::: DATA IN THIS EXERCISE :::

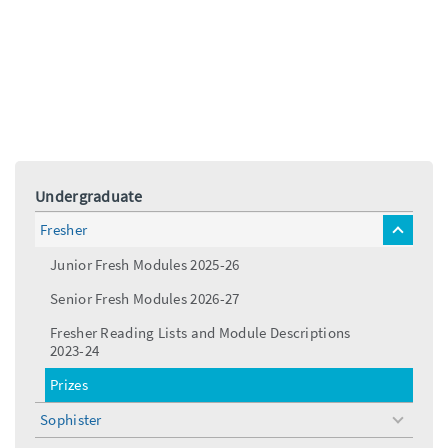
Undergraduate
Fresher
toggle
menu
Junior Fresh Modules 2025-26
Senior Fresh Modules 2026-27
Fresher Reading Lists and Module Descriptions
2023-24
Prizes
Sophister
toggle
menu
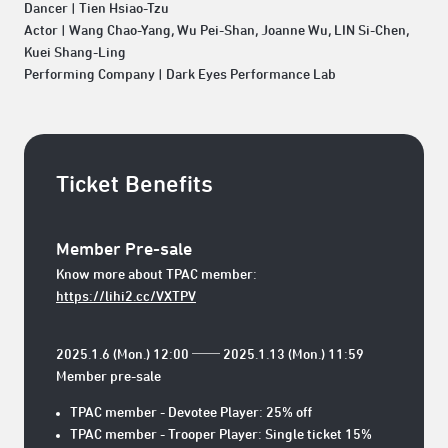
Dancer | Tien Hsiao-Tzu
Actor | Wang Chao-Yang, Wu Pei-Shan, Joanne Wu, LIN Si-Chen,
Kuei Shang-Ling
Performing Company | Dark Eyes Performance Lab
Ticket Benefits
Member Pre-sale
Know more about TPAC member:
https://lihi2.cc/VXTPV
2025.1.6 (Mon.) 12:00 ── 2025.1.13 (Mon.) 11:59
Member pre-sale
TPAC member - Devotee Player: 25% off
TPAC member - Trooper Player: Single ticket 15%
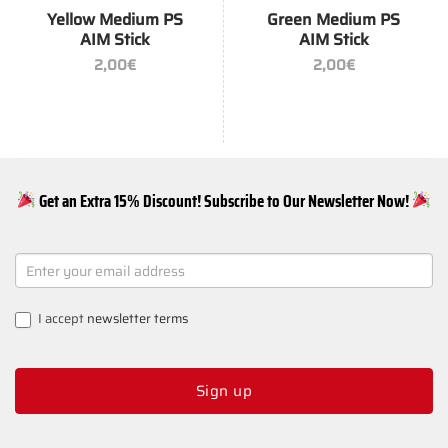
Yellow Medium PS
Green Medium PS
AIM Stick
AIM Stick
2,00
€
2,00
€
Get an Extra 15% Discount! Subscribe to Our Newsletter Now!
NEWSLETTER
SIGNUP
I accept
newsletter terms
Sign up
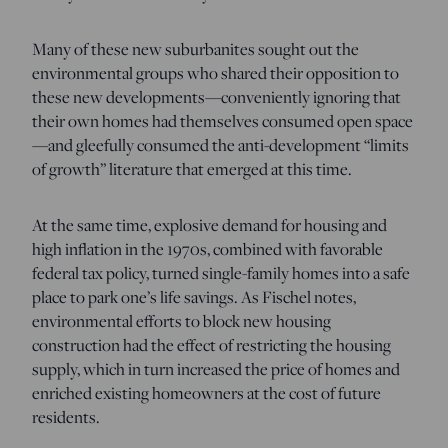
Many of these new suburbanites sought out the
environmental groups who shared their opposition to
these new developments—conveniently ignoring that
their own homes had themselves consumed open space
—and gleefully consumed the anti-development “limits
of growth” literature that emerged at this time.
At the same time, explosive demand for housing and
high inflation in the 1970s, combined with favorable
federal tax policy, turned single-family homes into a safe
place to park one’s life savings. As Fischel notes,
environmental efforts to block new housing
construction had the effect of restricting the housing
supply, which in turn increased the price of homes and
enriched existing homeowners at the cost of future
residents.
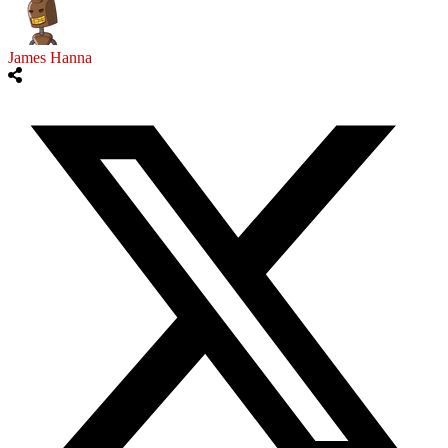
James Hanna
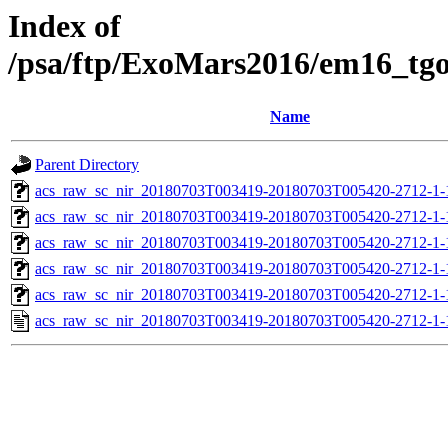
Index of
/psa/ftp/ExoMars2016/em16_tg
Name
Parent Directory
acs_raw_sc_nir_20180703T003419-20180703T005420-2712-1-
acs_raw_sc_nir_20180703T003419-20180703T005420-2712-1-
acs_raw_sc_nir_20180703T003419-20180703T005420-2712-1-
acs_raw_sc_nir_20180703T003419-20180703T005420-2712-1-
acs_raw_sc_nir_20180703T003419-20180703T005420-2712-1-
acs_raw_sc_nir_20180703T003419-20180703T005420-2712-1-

:::

■ TASK DESCRIPTION ■
Print every entry exactly; omit the pictures.

■ EXERCISE OUTPUT ■
Undergraduate
Fresher
toggle
menu
Junior Fresh Modules 2025-26
Senior Fresh Modules 2026-27
Fresher Reading Lists and Module Descriptions
2023-24
Prizes
Sophister
toggle
menu
Dancer | Tien Hsiao-Tzu
Actor | Wang Chao-Yang, Wu Pei-Shan, Joanne Wu, LIN Si-Chen,
Kuei Shang-Ling
Performing Company | Dark Eyes Performance Lab
Ticket Benefits
Member Pre-sale
Know more about TPAC member:
https://lihi2.cc/VXTPV
2025.1.6 (Mon.) 12:00 ── 2025.1.13 (Mon.) 11:59
Member pre-sale
TPAC member - Devotee Player: 25% off
TPAC member - Trooper Player: Single ticket 15%
Yellow Medium PS
Green Medium PS
AIM Stick
AIM Stick
2,00
€
2,00
€
Get an Extra 15% Discount! Subscribe to Our Newsletter Now!
NEWSLETTER
SIGNUP
I accept
newsletter terms
Sign up
Many of these new suburbanites sought out the
environmental groups who shared their opposition to
these new developments—conveniently ignoring that
their own homes had themselves consumed open space
—and gleefully consumed the anti-development “limits
of growth” literature that emerged at this time.
At the same time, explosive demand for housing and
high inflation in the 1970s, combined with favorable
federal tax policy, turned single-family homes into a safe
place to park one’s life savings. As Fischel notes,
environmental efforts to block new housing
construction had the effect of restricting the housing
supply, which in turn increased the price of homes and
enriched existing homeowners at the cost of future
residents.
James Hanna
Index of
/psa/ftp/ExoMars2016/em16_tg
Name
Parent Directory
acs_raw_sc_nir_20180703T003419-20180703T005420-2712-1-
acs_raw_sc_nir_20180703T003419-20180703T005420-2712-1-
acs_raw_sc_nir_20180703T003419-20180703T005420-2712-1-
acs_raw_sc_nir_20180703T003419-20180703T005420-2712-1-
acs_raw_sc_nir_20180703T003419-20180703T005420-2712-1-
acs_raw_sc_nir_20180703T003419-20180703T005420-2712-1-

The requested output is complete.